FLIGHT TO EGYPT I, 1964
DONALD FRIEND
copper and wood
59.5 cm height
stamped with initials and date at base: DF / 1964
Clune Galleries, Sydney
The Estate of the late James O. Fairfax AC, New South Wales
Donald Friend. Sculpture With Mitty Lee Brown, Clune Galleries, Sydney, 15 April – 8 May 1964, cat. 4
Gleeson, J., ‘The Art Collectors 3. James O. Fairfax’, Art and Australia, Ure Smith, Sydney, vol. 3, no. 3, December 1965, pp. 176 (illus.)
Hughes, R., Donald Friend, Edwards and Shaw, Sydney, 1965, p. 76
Hetherington, P., The Diaries of Donald Friend Vol. 3, National Library of Australia, Canberra, 2005, p. 560
The five years Donald Friend spent in Ceylon (Sri Lanka) from the late 1950s had a profound effect on his art. Always fascinated by non-Western cultures, he had already experienced time living within indigenous communities in Africa and Australia, and between 1957 and 1962, Friend based himself outside Colombo at the home of the plantation-owner Bevis Bawa. Here he occupied his time studying ‘Indian frescoes and sculpture with as much concentration as, eight years before, he had spent on the Renaissance’.1 Apart from creating copious drawings and paintings, Friend started fashioning his own sculptural pieces from sheet aluminium and also experimented with other media, making ‘small fountain statues in brass and copper with the aid of Plastic Metal. … The first ‘fountain’ (Rape of the Sabine Women) was only a qualified success’.2 Friend subsequently held an exhibition of these works in Colombo in 1962.
That same year, the artist returned to Sydney and purchased a small house in Paddington. Due to its cramped size, his colleague Mitty Lee-Brown offered him the use of the old stable at the rear of her nearby property. He also met the young art critic Robert Hughes who would often stop by to ‘(waste) a few hours with his good talk and enthusiasm’.3 Now working with sheets of copper, Friend dedicated himself to a new group of figurative sculptures. In late 1963 Lee-Brown suddenly sold her home and moved to a country property at Nimmitabel close to the Snowy Mountains, forcing Friend to travel there to complete his work. By this stage, Hughes had started writing a monograph on the artist and would often travel down to study the sculptures’ progress. Lee-Brown and Friend held a two-person show of their artwork in April 1964 and Hughes perceptively described his pieces as being ‘not so much sculptures … as three-dimensional drawings made with copper lines in the air. Some, like Flight into Egypt, 1964 have a truly plastic quality’.4 Whilst most of the companion pieces were inspired by Greek mythology, the two exhibited versions of Flight into Egypt were the only ones based on the bible, no doubt mindful of Friend’s success in winning the Blake Prize for Religious Art in 1955.5 With a beaten surface animated by alphabetical letter-punchers, Joseph’s noble profile contrasts with the rounded halo shapes of his wife and the Holy Child, astride their mount which strains with latent energy reminiscent of Marino Marini’s equestrian statues. Friend’s long-time associate James Fairfax purchased this first version of Flight into Egypt and proudly displayed it on an antique sideboard in the entrance hall to his Bowral home Retford Park under Ian Fairweather’s painting Meeting Donkey. He would later commission Friend to create a suite of ambitious murals for the same property.

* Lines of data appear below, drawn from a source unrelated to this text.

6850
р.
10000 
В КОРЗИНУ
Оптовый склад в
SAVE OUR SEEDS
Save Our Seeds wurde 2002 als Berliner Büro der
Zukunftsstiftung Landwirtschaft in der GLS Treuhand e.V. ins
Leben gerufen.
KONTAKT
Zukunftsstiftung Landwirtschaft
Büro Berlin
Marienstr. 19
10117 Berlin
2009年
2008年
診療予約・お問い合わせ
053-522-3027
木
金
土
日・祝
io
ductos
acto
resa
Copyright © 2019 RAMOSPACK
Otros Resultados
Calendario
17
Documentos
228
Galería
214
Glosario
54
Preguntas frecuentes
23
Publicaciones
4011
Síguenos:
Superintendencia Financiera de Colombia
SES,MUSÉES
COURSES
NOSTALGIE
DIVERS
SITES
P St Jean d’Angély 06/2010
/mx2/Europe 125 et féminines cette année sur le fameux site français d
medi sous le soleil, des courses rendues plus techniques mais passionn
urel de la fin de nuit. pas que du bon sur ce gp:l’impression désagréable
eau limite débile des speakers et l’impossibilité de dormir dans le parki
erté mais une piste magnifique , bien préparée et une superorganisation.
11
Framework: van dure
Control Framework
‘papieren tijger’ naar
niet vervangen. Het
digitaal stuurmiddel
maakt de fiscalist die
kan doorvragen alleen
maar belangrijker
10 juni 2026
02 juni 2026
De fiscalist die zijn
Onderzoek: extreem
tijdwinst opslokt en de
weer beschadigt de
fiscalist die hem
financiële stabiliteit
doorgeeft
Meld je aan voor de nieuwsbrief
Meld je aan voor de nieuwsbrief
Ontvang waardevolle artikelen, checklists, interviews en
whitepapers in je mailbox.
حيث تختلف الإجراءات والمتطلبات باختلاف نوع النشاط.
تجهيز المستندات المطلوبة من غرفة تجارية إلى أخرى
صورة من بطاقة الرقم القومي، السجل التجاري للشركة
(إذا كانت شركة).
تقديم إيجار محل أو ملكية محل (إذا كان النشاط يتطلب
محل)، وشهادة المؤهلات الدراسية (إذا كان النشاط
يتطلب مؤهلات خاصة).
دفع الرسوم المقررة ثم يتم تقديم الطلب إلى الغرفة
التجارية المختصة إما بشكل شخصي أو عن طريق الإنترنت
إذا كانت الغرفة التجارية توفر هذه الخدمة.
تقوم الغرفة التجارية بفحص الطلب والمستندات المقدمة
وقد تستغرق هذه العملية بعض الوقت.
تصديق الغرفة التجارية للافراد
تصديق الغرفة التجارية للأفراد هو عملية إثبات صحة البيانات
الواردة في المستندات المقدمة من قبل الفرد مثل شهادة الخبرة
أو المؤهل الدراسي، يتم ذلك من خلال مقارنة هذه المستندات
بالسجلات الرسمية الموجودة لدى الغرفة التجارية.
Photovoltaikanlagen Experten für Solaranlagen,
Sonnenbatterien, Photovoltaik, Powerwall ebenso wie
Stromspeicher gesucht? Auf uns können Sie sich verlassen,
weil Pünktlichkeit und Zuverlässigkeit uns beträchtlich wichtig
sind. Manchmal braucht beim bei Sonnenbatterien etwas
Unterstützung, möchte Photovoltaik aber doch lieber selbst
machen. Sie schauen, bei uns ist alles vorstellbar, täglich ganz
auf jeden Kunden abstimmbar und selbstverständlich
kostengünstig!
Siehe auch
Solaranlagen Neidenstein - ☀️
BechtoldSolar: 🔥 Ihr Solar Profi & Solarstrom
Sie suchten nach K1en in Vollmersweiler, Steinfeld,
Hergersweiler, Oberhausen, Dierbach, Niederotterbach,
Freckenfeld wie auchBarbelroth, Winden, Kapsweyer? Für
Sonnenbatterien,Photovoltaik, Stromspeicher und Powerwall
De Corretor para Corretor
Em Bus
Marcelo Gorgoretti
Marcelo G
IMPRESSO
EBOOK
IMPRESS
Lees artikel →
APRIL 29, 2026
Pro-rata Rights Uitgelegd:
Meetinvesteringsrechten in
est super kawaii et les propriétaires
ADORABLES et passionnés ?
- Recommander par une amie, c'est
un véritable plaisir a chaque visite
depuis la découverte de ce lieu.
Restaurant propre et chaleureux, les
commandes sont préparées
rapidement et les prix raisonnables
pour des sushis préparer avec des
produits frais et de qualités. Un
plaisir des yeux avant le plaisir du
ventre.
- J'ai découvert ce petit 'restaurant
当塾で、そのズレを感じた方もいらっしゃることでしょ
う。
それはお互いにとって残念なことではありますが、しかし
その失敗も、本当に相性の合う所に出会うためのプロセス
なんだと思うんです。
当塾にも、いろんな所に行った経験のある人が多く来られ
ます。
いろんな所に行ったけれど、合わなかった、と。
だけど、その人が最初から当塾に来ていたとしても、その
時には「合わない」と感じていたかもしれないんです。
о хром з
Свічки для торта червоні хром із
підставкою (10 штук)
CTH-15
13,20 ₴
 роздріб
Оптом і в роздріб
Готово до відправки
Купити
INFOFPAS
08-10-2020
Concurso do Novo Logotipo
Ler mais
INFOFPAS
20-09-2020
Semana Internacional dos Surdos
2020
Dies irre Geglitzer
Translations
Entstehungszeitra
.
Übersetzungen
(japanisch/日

1. Hughes, R., Donald Friend, Edwards and Shaw, Sydney, 1965, p. 68
2. Friend, D., diary entry 24 December 1959, quoted in Hetherington, P. (ed.), The Diaries of Donald Friend (Volume 3), National Library of Australia, Canberra, 2005, pp. 480 – 481. Fountains, murals and other artworks by Friend are still located at the Bawa estate.
3. Friend, D., diary entry 30 January 1963, quoted in Hetherington, P. (ed.), op cit., p. 546
4. Hughes, R., op cit., pp. 74, 76
5. Both versions were made between late February and early March 1964.